An identical reprint of the entire listing below is expected.

___

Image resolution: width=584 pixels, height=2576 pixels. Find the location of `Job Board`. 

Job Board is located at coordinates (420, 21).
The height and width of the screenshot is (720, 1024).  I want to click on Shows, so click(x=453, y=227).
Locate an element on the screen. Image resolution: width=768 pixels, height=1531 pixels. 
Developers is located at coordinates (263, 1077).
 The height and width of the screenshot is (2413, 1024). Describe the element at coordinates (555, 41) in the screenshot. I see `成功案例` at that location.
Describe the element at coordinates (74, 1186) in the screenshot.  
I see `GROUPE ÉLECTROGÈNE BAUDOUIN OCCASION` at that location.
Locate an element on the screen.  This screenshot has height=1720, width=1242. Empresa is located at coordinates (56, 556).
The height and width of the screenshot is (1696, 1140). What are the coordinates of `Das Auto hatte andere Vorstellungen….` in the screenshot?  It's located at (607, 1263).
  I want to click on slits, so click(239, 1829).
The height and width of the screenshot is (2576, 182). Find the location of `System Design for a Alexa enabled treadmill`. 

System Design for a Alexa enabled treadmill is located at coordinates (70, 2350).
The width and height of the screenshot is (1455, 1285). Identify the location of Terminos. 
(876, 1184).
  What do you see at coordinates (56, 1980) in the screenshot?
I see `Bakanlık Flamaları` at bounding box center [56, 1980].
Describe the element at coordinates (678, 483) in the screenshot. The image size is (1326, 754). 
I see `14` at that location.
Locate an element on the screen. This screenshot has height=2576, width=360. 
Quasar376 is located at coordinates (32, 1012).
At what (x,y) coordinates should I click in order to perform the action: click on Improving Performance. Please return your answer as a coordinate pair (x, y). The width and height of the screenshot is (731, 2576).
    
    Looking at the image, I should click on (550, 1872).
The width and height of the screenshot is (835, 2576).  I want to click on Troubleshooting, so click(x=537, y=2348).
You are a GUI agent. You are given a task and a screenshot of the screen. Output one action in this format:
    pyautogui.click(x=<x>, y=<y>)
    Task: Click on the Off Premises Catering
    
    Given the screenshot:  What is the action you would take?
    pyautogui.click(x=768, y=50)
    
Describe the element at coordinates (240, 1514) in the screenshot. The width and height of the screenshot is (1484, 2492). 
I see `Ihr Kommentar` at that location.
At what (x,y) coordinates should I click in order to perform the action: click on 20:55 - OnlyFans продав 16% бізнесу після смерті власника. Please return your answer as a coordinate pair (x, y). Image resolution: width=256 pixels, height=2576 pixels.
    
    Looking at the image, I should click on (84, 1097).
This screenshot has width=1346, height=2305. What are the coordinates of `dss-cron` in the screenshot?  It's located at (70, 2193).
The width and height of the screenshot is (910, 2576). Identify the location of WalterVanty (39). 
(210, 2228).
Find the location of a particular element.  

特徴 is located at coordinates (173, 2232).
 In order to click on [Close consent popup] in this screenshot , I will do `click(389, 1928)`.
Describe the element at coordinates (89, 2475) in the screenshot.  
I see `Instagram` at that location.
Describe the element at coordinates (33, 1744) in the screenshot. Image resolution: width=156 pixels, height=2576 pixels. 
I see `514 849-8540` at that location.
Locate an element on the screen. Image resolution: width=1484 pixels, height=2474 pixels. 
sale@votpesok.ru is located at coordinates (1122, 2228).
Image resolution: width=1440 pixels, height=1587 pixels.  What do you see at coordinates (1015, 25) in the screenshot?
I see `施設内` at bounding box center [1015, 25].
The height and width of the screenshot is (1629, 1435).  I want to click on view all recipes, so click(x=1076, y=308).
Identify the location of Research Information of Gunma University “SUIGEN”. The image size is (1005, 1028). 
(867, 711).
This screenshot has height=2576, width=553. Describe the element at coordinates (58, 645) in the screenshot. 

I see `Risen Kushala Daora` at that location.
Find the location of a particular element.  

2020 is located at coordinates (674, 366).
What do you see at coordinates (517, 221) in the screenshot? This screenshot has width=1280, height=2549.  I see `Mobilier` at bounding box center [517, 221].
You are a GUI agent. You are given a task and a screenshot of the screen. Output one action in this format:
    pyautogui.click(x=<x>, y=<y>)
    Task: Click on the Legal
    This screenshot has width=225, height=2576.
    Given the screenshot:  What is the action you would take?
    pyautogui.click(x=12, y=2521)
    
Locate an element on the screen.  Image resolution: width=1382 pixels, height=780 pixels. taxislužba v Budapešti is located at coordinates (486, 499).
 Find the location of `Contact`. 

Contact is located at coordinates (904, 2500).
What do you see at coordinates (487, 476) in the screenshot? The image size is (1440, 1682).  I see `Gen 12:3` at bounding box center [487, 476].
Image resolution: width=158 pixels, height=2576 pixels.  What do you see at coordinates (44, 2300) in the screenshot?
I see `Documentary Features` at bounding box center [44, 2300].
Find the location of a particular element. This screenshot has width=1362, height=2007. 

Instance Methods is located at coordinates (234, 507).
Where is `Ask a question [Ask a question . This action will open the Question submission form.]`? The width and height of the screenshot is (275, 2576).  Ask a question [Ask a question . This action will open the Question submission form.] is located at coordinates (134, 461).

___

### Worked solution
Image resolution: width=584 pixels, height=2576 pixels. Find the location of `Job Board`. 

Job Board is located at coordinates (420, 21).
The height and width of the screenshot is (720, 1024).  I want to click on Shows, so click(x=453, y=227).
Locate an element on the screen. Image resolution: width=768 pixels, height=1531 pixels. 
Developers is located at coordinates (263, 1077).
 The height and width of the screenshot is (2413, 1024). Describe the element at coordinates (555, 41) in the screenshot. I see `成功案例` at that location.
Describe the element at coordinates (74, 1186) in the screenshot.  
I see `GROUPE ÉLECTROGÈNE BAUDOUIN OCCASION` at that location.
Locate an element on the screen.  This screenshot has height=1720, width=1242. Empresa is located at coordinates (56, 556).
The height and width of the screenshot is (1696, 1140). What are the coordinates of `Das Auto hatte andere Vorstellungen….` in the screenshot?  It's located at (607, 1263).
  I want to click on slits, so click(239, 1829).
The height and width of the screenshot is (2576, 182). Find the location of `System Design for a Alexa enabled treadmill`. 

System Design for a Alexa enabled treadmill is located at coordinates (70, 2350).
The width and height of the screenshot is (1455, 1285). Identify the location of Terminos. 
(876, 1184).
  What do you see at coordinates (56, 1980) in the screenshot?
I see `Bakanlık Flamaları` at bounding box center [56, 1980].
Describe the element at coordinates (678, 483) in the screenshot. The image size is (1326, 754). 
I see `14` at that location.
Locate an element on the screen. This screenshot has height=2576, width=360. 
Quasar376 is located at coordinates (32, 1012).
At what (x,y) coordinates should I click in order to perform the action: click on Improving Performance. Please return your answer as a coordinate pair (x, y). The width and height of the screenshot is (731, 2576).
    
    Looking at the image, I should click on (550, 1872).
The width and height of the screenshot is (835, 2576).  I want to click on Troubleshooting, so click(x=537, y=2348).
You are a GUI agent. You are given a task and a screenshot of the screen. Output one action in this format:
    pyautogui.click(x=<x>, y=<y>)
    Task: Click on the Off Premises Catering
    
    Given the screenshot:  What is the action you would take?
    pyautogui.click(x=768, y=50)
    
Describe the element at coordinates (240, 1514) in the screenshot. The width and height of the screenshot is (1484, 2492). 
I see `Ihr Kommentar` at that location.
At what (x,y) coordinates should I click in order to perform the action: click on 20:55 - OnlyFans продав 16% бізнесу після смерті власника. Please return your answer as a coordinate pair (x, y). Image resolution: width=256 pixels, height=2576 pixels.
    
    Looking at the image, I should click on (84, 1097).
This screenshot has width=1346, height=2305. What are the coordinates of `dss-cron` in the screenshot?  It's located at (70, 2193).
The width and height of the screenshot is (910, 2576). Identify the location of WalterVanty (39). 
(210, 2228).
Find the location of a particular element.  

特徴 is located at coordinates (173, 2232).
 In order to click on [Close consent popup] in this screenshot , I will do `click(389, 1928)`.
Describe the element at coordinates (89, 2475) in the screenshot.  
I see `Instagram` at that location.
Describe the element at coordinates (33, 1744) in the screenshot. Image resolution: width=156 pixels, height=2576 pixels. 
I see `514 849-8540` at that location.
Locate an element on the screen. Image resolution: width=1484 pixels, height=2474 pixels. 
sale@votpesok.ru is located at coordinates (1122, 2228).
Image resolution: width=1440 pixels, height=1587 pixels.  What do you see at coordinates (1015, 25) in the screenshot?
I see `施設内` at bounding box center [1015, 25].
The height and width of the screenshot is (1629, 1435).  I want to click on view all recipes, so click(x=1076, y=308).
Identify the location of Research Information of Gunma University “SUIGEN”. The image size is (1005, 1028). 
(867, 711).
This screenshot has height=2576, width=553. Describe the element at coordinates (58, 645) in the screenshot. 

I see `Risen Kushala Daora` at that location.
Find the location of a particular element.  

2020 is located at coordinates (674, 366).
What do you see at coordinates (517, 221) in the screenshot? This screenshot has width=1280, height=2549.  I see `Mobilier` at bounding box center [517, 221].
You are a GUI agent. You are given a task and a screenshot of the screen. Output one action in this format:
    pyautogui.click(x=<x>, y=<y>)
    Task: Click on the Legal
    This screenshot has width=225, height=2576.
    Given the screenshot:  What is the action you would take?
    pyautogui.click(x=12, y=2521)
    
Locate an element on the screen.  Image resolution: width=1382 pixels, height=780 pixels. taxislužba v Budapešti is located at coordinates (486, 499).
 Find the location of `Contact`. 

Contact is located at coordinates (904, 2500).
What do you see at coordinates (487, 476) in the screenshot? The image size is (1440, 1682).  I see `Gen 12:3` at bounding box center [487, 476].
Image resolution: width=158 pixels, height=2576 pixels.  What do you see at coordinates (44, 2300) in the screenshot?
I see `Documentary Features` at bounding box center [44, 2300].
Find the location of a particular element. This screenshot has width=1362, height=2007. 

Instance Methods is located at coordinates (234, 507).
Where is `Ask a question [Ask a question . This action will open the Question submission form.]`? The width and height of the screenshot is (275, 2576).  Ask a question [Ask a question . This action will open the Question submission form.] is located at coordinates (134, 461).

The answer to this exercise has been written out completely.